Synopsis top ↑
This book is designed to complement available soil physics and vadose
zone hydrology texts (e.g. Hartge/Horn: Essential Soil Physics, Kutliek/Nielsen: Soil Hydrology or Bohne's Introduction to Applied Soil Hydrology) by providing more than 200 additional practice
exercises with detailed answers.
The material presented in this book is suitable for beginning to graduate level students and may be studied either independently or in conjunction with formal classes.
The main features for the book arose from discussions while Lazarovitch was a postdoctoral student at Arizona.
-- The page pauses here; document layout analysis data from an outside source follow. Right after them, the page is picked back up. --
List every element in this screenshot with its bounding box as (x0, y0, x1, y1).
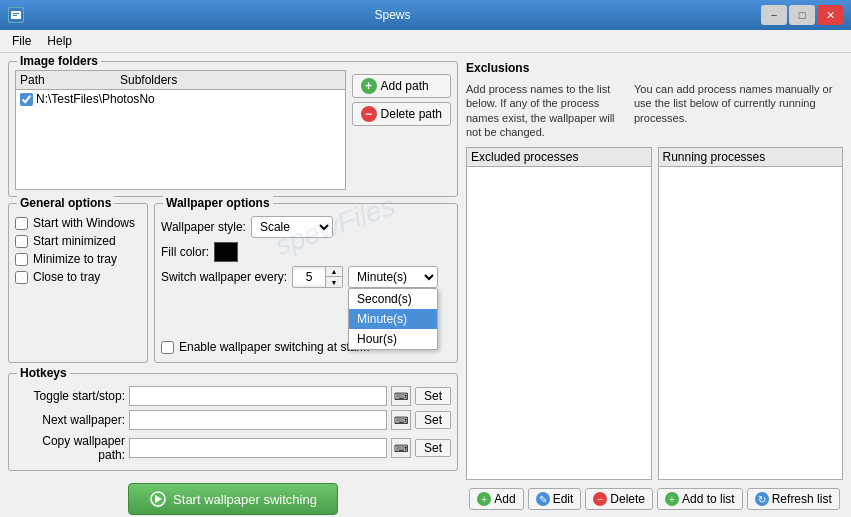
hotkey-copy-icon: ⌨ (391, 438, 411, 458)
menu-bar: File Help (0, 30, 851, 53)
time-unit-select[interactable]: Minute(s) Second(s) Hour(s) (348, 266, 438, 288)
window-title: Spews (24, 8, 761, 22)
exclusions-buttons: + Add ✎ Edit − Delete + Add to list ↻ Re… (466, 488, 843, 510)
excluded-list[interactable] (466, 166, 652, 480)
app-icon (8, 7, 24, 23)
refresh-list-button[interactable]: ↻ Refresh list (747, 488, 840, 510)
hotkey-row-copy: Copy wallpaper path: ⌨ Set (15, 432, 451, 464)
checkbox-close-tray: Close to tray (15, 268, 141, 286)
exclusions-desc-left: Add process names to the list below. If … (466, 82, 626, 139)
wallpaper-style-select[interactable]: Scale Stretched Fit Center Tile (251, 216, 333, 238)
delete-excl-icon: − (593, 492, 607, 506)
exclusions-lists: Excluded processes Running processes (466, 147, 843, 480)
minimize-button[interactable]: − (761, 5, 787, 25)
wallpaper-options-title: Wallpaper options (163, 196, 273, 210)
fill-color-row: Fill color: (161, 240, 451, 264)
path-value: N:\TestFiles\Photos (36, 92, 139, 106)
hotkey-toggle-input[interactable] (129, 386, 387, 406)
option-seconds[interactable]: Second(s) (349, 289, 437, 309)
exclusions-desc-right: You can add process names manually or us… (634, 82, 843, 139)
hotkeys-title: Hotkeys (17, 366, 70, 380)
left-panel: Image folders Path Subfolders N:\TestFil… (8, 61, 458, 510)
time-dropdown[interactable]: Second(s) Minute(s) Hour(s) (348, 288, 438, 350)
delete-excl-button[interactable]: − Delete (585, 488, 653, 510)
start-windows-check[interactable] (15, 217, 28, 230)
add-path-button[interactable]: + Add path (352, 74, 451, 98)
switch-spinner[interactable]: ▲ ▼ (292, 266, 343, 288)
switch-value-input[interactable] (293, 269, 325, 285)
edit-excl-button[interactable]: ✎ Edit (528, 488, 582, 510)
start-btn-container: Start wallpaper switching (8, 477, 458, 517)
add-to-list-icon: + (665, 492, 679, 506)
minimize-tray-check[interactable] (15, 253, 28, 266)
time-select-wrapper: Minute(s) Second(s) Hour(s) Second(s) Mi… (348, 266, 438, 288)
image-folders-group: Image folders Path Subfolders N:\TestFil… (8, 61, 458, 197)
hotkey-next-icon: ⌨ (391, 410, 411, 430)
running-list[interactable] (658, 166, 844, 480)
checkbox-minimize-tray: Minimize to tray (15, 250, 141, 268)
option-hours[interactable]: Hour(s) (349, 329, 437, 349)
title-bar: Spews − □ ✕ (0, 0, 851, 30)
menu-help[interactable]: Help (39, 32, 80, 50)
folders-list-header: Path Subfolders (16, 71, 345, 90)
window-controls: − □ ✕ (761, 5, 843, 25)
close-button[interactable]: ✕ (817, 5, 843, 25)
svg-rect-3 (13, 15, 17, 16)
subfolders-value: No (139, 92, 340, 106)
checkbox-start-windows: Start with Windows (15, 214, 141, 232)
folders-list[interactable]: Path Subfolders N:\TestFiles\Photos No (15, 70, 346, 190)
excluded-list-label: Excluded processes (466, 147, 652, 166)
svg-rect-2 (13, 13, 19, 14)
switch-every-row: Switch wallpaper every: ▲ ▼ Minute(s) (161, 264, 451, 290)
add-excl-button[interactable]: + Add (469, 488, 523, 510)
general-options-title: General options (17, 196, 114, 210)
menu-file[interactable]: File (4, 32, 39, 50)
checkbox-start-minimized: Start minimized (15, 232, 141, 250)
start-minimized-check[interactable] (15, 235, 28, 248)
hotkeys-group: Hotkeys Toggle start/stop: ⌨ Set Next wa… (8, 373, 458, 471)
hotkey-toggle-set[interactable]: Set (415, 387, 451, 405)
general-options-group: General options Start with Windows Start… (8, 203, 148, 363)
hotkey-toggle-icon: ⌨ (391, 386, 411, 406)
path-checkbox[interactable] (20, 93, 33, 106)
hotkey-copy-set[interactable]: Set (415, 439, 451, 457)
col-subfolders: Subfolders (120, 73, 341, 87)
hotkey-copy-input[interactable] (129, 438, 387, 458)
hotkey-next-input[interactable] (129, 410, 387, 430)
wallpaper-options-group: Wallpaper options Wallpaper style: Scale… (154, 203, 458, 363)
main-content: Image folders Path Subfolders N:\TestFil… (0, 53, 851, 517)
hotkey-next-set[interactable]: Set (415, 411, 451, 429)
option-minutes[interactable]: Minute(s) (349, 309, 437, 329)
image-folders-title: Image folders (17, 54, 101, 68)
edit-excl-icon: ✎ (536, 492, 550, 506)
running-list-container: Running processes (658, 147, 844, 480)
add-excl-icon: + (477, 492, 491, 506)
running-list-label: Running processes (658, 147, 844, 166)
delete-path-button[interactable]: − Delete path (352, 102, 451, 126)
bottom-left: General options Start with Windows Start… (8, 203, 458, 363)
hotkey-row-toggle: Toggle start/stop: ⌨ Set (15, 384, 451, 408)
col-path: Path (20, 73, 120, 87)
delete-icon: − (361, 106, 377, 122)
exclusions-title: Exclusions (466, 61, 843, 75)
right-panel: Exclusions Add process names to the list… (466, 61, 843, 510)
spinner-down[interactable]: ▼ (326, 277, 342, 287)
add-to-list-button[interactable]: + Add to list (657, 488, 743, 510)
table-row: N:\TestFiles\Photos No (16, 90, 345, 108)
spinner-arrows: ▲ ▼ (325, 267, 342, 287)
start-button[interactable]: Start wallpaper switching (128, 483, 338, 515)
close-tray-check[interactable] (15, 271, 28, 284)
add-icon: + (361, 78, 377, 94)
maximize-button[interactable]: □ (789, 5, 815, 25)
excluded-list-container: Excluded processes (466, 147, 652, 480)
spinner-up[interactable]: ▲ (326, 267, 342, 277)
refresh-icon: ↻ (755, 492, 769, 506)
enable-switch-check[interactable] (161, 341, 174, 354)
hotkey-row-next: Next wallpaper: ⌨ Set (15, 408, 451, 432)
wallpaper-style-row: Wallpaper style: Scale Stretched Fit Cen… (161, 214, 451, 240)
folders-buttons: + Add path − Delete path (352, 70, 451, 190)
fill-color-box[interactable] (214, 242, 238, 262)
exclusions-top: Add process names to the list below. If … (466, 82, 843, 139)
At that time, we recognized the desirability of additional exercises to accompany available books which understandably must concentrate on presenting subjects and explaining concepts. Inclusion of detailed solutions presents sufficient detail for discussion as well as to clarify concepts, both for students and teachers.
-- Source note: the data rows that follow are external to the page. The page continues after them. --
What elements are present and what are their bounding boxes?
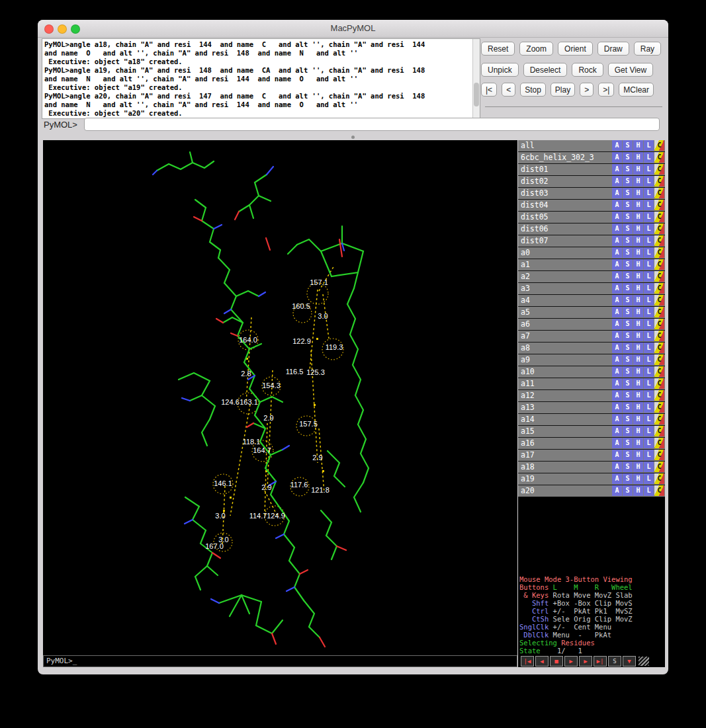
object-row-a5[interactable]: a5ASHLC [518, 307, 665, 319]
object-a-menu-button[interactable]: A [612, 307, 622, 317]
object-row-dist03[interactable]: dist03ASHLC [518, 188, 665, 200]
object-l-menu-button[interactable]: L [644, 473, 654, 484]
ray-button[interactable]: Ray [634, 42, 661, 56]
object-l-menu-button[interactable]: L [644, 176, 654, 186]
orient-button[interactable]: Orient [558, 42, 593, 56]
object-s-menu-button[interactable]: S [623, 176, 633, 186]
object-h-menu-button[interactable]: H [633, 462, 643, 472]
object-c-menu-button[interactable]: C [654, 319, 664, 329]
object-h-menu-button[interactable]: H [633, 390, 643, 401]
object-s-menu-button[interactable]: S [623, 247, 633, 258]
object-a-menu-button[interactable]: A [612, 462, 622, 472]
object-a-menu-button[interactable]: A [612, 223, 622, 234]
object-h-menu-button[interactable]: H [633, 331, 643, 341]
object-c-menu-button[interactable]: C [654, 462, 664, 472]
log-scrollbar-thumb[interactable] [474, 83, 479, 106]
object-s-menu-button[interactable]: S [623, 223, 633, 234]
object-l-menu-button[interactable]: L [644, 188, 654, 198]
object-l-menu-button[interactable]: L [644, 331, 654, 341]
object-s-menu-button[interactable]: S [623, 188, 633, 198]
object-row-6cbc_helix_302_3[interactable]: 6cbc_helix_302_3ASHLC [518, 152, 665, 164]
object-a-menu-button[interactable]: A [612, 271, 622, 282]
object-s-menu-button[interactable]: S [623, 212, 633, 222]
s-button[interactable]: S [608, 656, 621, 667]
step-forward-button[interactable]: ▶ [579, 656, 592, 667]
object-s-menu-button[interactable]: S [623, 331, 633, 341]
object-l-menu-button[interactable]: L [644, 390, 654, 401]
object-s-menu-button[interactable]: S [623, 283, 633, 294]
object-h-menu-button[interactable]: H [633, 414, 643, 425]
object-h-menu-button[interactable]: H [633, 188, 643, 198]
object-l-menu-button[interactable]: L [644, 200, 654, 210]
object-s-menu-button[interactable]: S [623, 462, 633, 472]
object-row-a1[interactable]: a1ASHLC [518, 259, 665, 271]
object-c-menu-button[interactable]: C [654, 473, 664, 484]
object-h-menu-button[interactable]: H [633, 271, 643, 282]
object-l-menu-button[interactable]: L [644, 319, 654, 329]
object-c-menu-button[interactable]: C [654, 438, 664, 448]
object-l-menu-button[interactable]: L [644, 212, 654, 222]
object-row-a8[interactable]: a8ASHLC [518, 343, 665, 354]
object-h-menu-button[interactable]: H [633, 378, 643, 389]
object-s-menu-button[interactable]: S [623, 450, 633, 460]
object-c-menu-button[interactable]: C [654, 212, 664, 222]
object-c-menu-button[interactable]: C [654, 366, 664, 377]
object-s-menu-button[interactable]: S [623, 259, 633, 270]
object-row-all[interactable]: allASHLC [518, 140, 665, 152]
object-a-menu-button[interactable]: A [612, 319, 622, 329]
rewind-button[interactable]: |◀ [521, 656, 534, 667]
object-c-menu-button[interactable]: C [654, 200, 664, 210]
nav-button[interactable]: > [580, 83, 594, 97]
object-a-menu-button[interactable]: A [612, 473, 622, 484]
object-row-a11[interactable]: a11ASHLC [518, 378, 665, 390]
object-c-menu-button[interactable]: C [654, 343, 664, 353]
object-a-menu-button[interactable]: A [612, 343, 622, 353]
object-a-menu-button[interactable]: A [612, 152, 622, 163]
object-l-menu-button[interactable]: L [644, 462, 654, 472]
object-l-menu-button[interactable]: L [644, 223, 654, 234]
object-s-menu-button[interactable]: S [623, 140, 633, 151]
object-c-menu-button[interactable]: C [654, 378, 664, 389]
object-l-menu-button[interactable]: L [644, 307, 654, 317]
object-a-menu-button[interactable]: A [612, 140, 622, 151]
object-row-a6[interactable]: a6ASHLC [518, 319, 665, 331]
object-l-menu-button[interactable]: L [644, 438, 654, 448]
object-l-menu-button[interactable]: L [644, 485, 654, 496]
object-row-a17[interactable]: a17ASHLC [518, 450, 665, 462]
object-a-menu-button[interactable]: A [612, 485, 622, 496]
object-a-menu-button[interactable]: A [612, 283, 622, 294]
object-s-menu-button[interactable]: S [623, 152, 633, 163]
object-c-menu-button[interactable]: C [654, 354, 664, 365]
object-c-menu-button[interactable]: C [654, 450, 664, 460]
object-l-menu-button[interactable]: L [644, 426, 654, 436]
nav-button[interactable]: < [502, 83, 515, 97]
object-row-a20[interactable]: a20ASHLC [518, 485, 665, 497]
object-row-dist07[interactable]: dist07ASHLC [518, 235, 665, 247]
object-l-menu-button[interactable]: L [644, 414, 654, 425]
object-s-menu-button[interactable]: S [623, 390, 633, 401]
object-s-menu-button[interactable]: S [623, 200, 633, 210]
object-row-dist01[interactable]: dist01ASHLC [518, 164, 665, 176]
object-h-menu-button[interactable]: H [633, 140, 643, 151]
step-back-button[interactable]: ◀ [535, 656, 549, 667]
rock-button[interactable]: Rock [572, 63, 603, 77]
end-button[interactable]: ▶| [594, 656, 607, 667]
object-a-menu-button[interactable]: A [612, 259, 622, 270]
object-s-menu-button[interactable]: S [623, 271, 633, 282]
object-s-menu-button[interactable]: S [623, 366, 633, 377]
splitter-handle[interactable] [351, 136, 355, 139]
object-row-a3[interactable]: a3ASHLC [518, 283, 665, 295]
mclear-button[interactable]: MClear [619, 83, 654, 97]
reset-button[interactable]: Reset [481, 42, 515, 56]
movie-progress-slider[interactable] [485, 106, 662, 107]
object-a-menu-button[interactable]: A [612, 200, 622, 210]
object-a-menu-button[interactable]: A [612, 438, 622, 448]
object-l-menu-button[interactable]: L [644, 164, 654, 175]
object-row-a0[interactable]: a0ASHLC [518, 247, 665, 259]
resize-grip-icon[interactable] [639, 657, 649, 666]
object-c-menu-button[interactable]: C [654, 426, 664, 436]
object-row-dist06[interactable]: dist06ASHLC [518, 223, 665, 235]
object-row-a7[interactable]: a7ASHLC [518, 331, 665, 343]
object-a-menu-button[interactable]: A [612, 164, 622, 175]
object-c-menu-button[interactable]: C [654, 414, 664, 425]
The topics of soil physics are explored in nine categories: solid phase, soil water relations, saturated water flow, unsaturated flow, field water processes, chemical fate and transport, heat and energy transport, soil gases and transport and soil variability.
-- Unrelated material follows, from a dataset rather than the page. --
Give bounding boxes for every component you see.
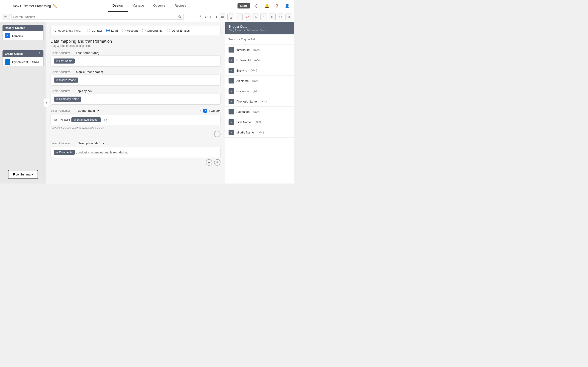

Experts in these topics were chosen to complete the corresponding chapter including the questions and the solutions. We worked with the chapter authors in order to provide some commonality of layout and style as well as provide feedback in terms of appropriateness and validity.
After the reader selects a problem of interest, we encourage first solving independently and then to compare results with the given detailed answer. Many questions require short answers, but some require a spreadsheet or program. Liberal references are made to EXCEL of which familiarity is assumed although the reader can use other programs if preferred. Several problems are also logically solved using HYDRUS-1D, STANMOD, ROSETTA and RETC which are available in the public domain. In Chapter 9, use can be made of WINASTSA, also available in the public domain, although some of the presented results were performed with ISATIS, a proprietary program. The appendix of the book summarizes various file names with the associated problems. These files are available in the CD provided with the book and also will be available for downloading in the WebPage of the first editor: http://cmsprod.bqu.ac.il/Enq/Units/bidr/Faculty_Members/Lazarovitch.html
As most students soon find out, notations and conventions in soil physics take on a variety of forms. Here, each chapter has its own symbol list although, insofar as practical, we encouraged consistent notations across the entire book. Generally soil water potential expressed as energy per unit weight is favored and results expressed in appropriate length units. Soil water content, 6 without extra subscripts or adjectives refer to water content on a volumetric basis. Ultimately, notation and rounding of numbers have been left primarily to the chapter authors. We have striven to be rigorous with respect to signs regarding flow, whether dealing with water, energy, solutes or gases. In order to differentiate between positive and negative flow, careful attention to the coordinate system is required.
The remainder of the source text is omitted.